The emergence of young good-looking country singers is a growing trend in Nashville. Though it is true to say that most of them do not have the same kind of roots as, say, the country singers who began their careers twenty years ago, it is a fact that these young men are going to be the backbone of country music in ten or fifteen years time.

Most of them have a smooth, sophisticated vocal style, but still retain a steel guitar and fiddle in their backing units. They are accomplished musicians themselves, write much of their own material and grew up in the rural areas of America that have always spawned the best country singers throughout the years.

One of this new wave of young singers is Mel Street. In his mid-twenties, Street was born and raised in West Virginia. He is extremely good-looking, dresses well and has stylishly long hair. At first glance you’d take him for an aspiring young businessman, at most you might consider him a pop singer, but if you stick with the age-old image of a country star, then Mel Street just does not fit the bill.

Mel was born in the mountainous region of Virginia near the town of Grundy. Like many rural American families used to do, his family sang the old songs together. By the time he was fifteen he was singing on local radio shows around West Virginia. After he was married, Mel with his wife Betty, moved to Niagara Falls, New York, to work as a construction worker.

He took with him his enthusiasm for singing and entertaining. After a few months out East he landed himself a regular job in a nightclub. For almost four years Mel Street was a construction worker by day and an entertainer by night. During that time he built his savings up sufficiently to return to West Virginia and open up his own automobile paint and body work shop.

Five years ago he got own his television show in Bluefield, West Virginia, called Country Showcase. At the time he was playing regularly at a local club with his own group and building up a steady following. The exposure on television led to a recording contract with the small Tandem Records. His first session was held at the RCA studios in Nashville, where he recorded House of Pride for his first single release, and one of his own songs, Borrowed Angel, for the coupling.

Nothing much happened with the records, and after a year had gone by, label owner Jim Prater decided that perhaps the self-written Borrowed Angel stood a better chance of success. It worked! The record began catching on nationally and the small Tandem label found that they couldn’t keep pace with the sales so they sold the master to Royal American Records, who quickly pushed Mel Street into the country charts.
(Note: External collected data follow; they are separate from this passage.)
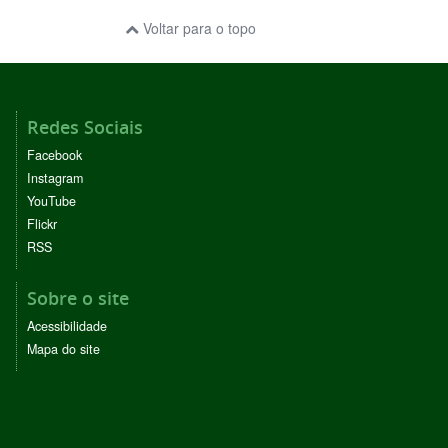
Voltar para o topo
Redes Sociais
Facebook
Instagram
YouTube
Flickr
RSS
Sobre o site
Acessibilidade
Mapa do site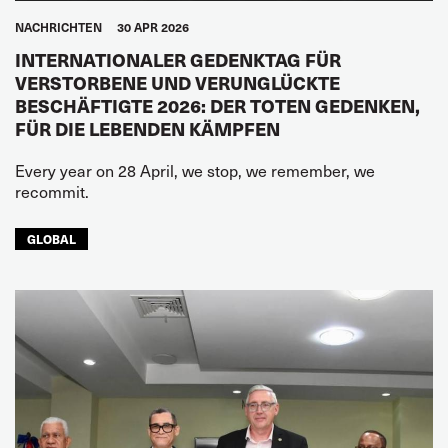
NACHRICHTEN
30 APR 2026
INTERNATIONALER GEDENKTAG FÜR
VERSTORBENE UND VERUNGLÜCKTE
BESCHÄFTIGTE 2026: DER TOTEN GEDENKEN,
FÜR DIE LEBENDEN KÄMPFEN
Every year on 28 April, we stop, we remember, we
recommit.
GLOBAL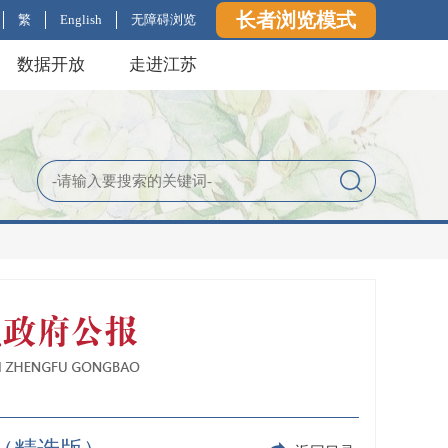
长者浏览模式
繁
English
无障碍浏览
数据开放
走进江苏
Just to complicate matters, Royal American was purchased by the Metromedia Country label, and they then re-released Borrowed Angel yet again on their label. The new label continued to handle Mel Street’s recordings, issuing Loving On A Back Street as a follow-up to Borrowed Angel and also an album titled after the big hit single.

Mel Street’s debut album was an appealing mixture of modern country music. During the course of the album he scored with enough of his own original material to suggest that he possesses sufficient potential to take himself further creatively into country music. He turned in good versions of other country tunes, such as Jacky Ward’s Big Blue Diamond and Waylon Jennings’ Good Hearted Woman, on the latter avoiding the trap of trying to match the intensity of the Jennings original. He give it a wistful quality which makes it compelling in an entirely different way.
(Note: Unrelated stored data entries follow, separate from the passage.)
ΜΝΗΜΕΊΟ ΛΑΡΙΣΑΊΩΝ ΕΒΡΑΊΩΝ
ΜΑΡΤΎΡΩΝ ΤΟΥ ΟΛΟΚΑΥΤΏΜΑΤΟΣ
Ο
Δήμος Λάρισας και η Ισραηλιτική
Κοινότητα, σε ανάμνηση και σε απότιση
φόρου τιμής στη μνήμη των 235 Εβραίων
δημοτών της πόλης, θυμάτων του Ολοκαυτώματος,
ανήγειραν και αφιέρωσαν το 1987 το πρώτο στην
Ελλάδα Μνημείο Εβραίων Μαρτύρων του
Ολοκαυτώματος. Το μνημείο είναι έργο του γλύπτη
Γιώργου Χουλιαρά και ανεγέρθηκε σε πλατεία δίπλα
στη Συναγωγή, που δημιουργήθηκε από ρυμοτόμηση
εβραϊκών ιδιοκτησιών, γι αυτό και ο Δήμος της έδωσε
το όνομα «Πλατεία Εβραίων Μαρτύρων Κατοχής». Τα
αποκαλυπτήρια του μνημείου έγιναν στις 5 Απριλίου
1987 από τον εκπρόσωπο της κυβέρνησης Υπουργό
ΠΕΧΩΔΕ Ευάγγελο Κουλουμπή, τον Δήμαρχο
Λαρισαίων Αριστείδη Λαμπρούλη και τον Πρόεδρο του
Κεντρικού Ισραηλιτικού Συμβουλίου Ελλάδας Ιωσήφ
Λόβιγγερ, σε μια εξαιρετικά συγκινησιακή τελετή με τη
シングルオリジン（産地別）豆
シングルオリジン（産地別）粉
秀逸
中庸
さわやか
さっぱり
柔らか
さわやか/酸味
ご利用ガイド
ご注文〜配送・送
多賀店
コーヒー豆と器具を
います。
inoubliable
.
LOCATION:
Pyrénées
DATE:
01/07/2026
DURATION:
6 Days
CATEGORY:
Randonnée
His third single release, Walk Softly On The Bridges was also his third hit and Mel Street was well on the way to an established career in country music. Recording now for the go-ahead GRT Records in Nashville, Mel’s second album, TWO-WAY STREET, was released in the summer of 1974 and showed a further improvement and authority about his singing. His clear and clean style worked well on the standard country ballads. It is an album country fans in Britain are likely to miss, but it should be heard, as it clearly is a creation that transcends pedestrian talent. It’s an album that puts Mel Street a conspicuous head and shoulders above many of the current crop of country music newcomers.

A few years ago a singer like Mel Street would almost certainly have ended up with a career in pop music. But easy-on-the-ear, unpretentious pop singers are a thing of the past. Those who have survived from the early 1960s have either turned to country music or become part of the ever-growing singer-songwriter’s syndrome. Street hasn’t got the depth in his involvement in country music as people like Merle Haggard or Johnny Cash, but as a smooth country ballad singer, he has a long and successful career in front of him.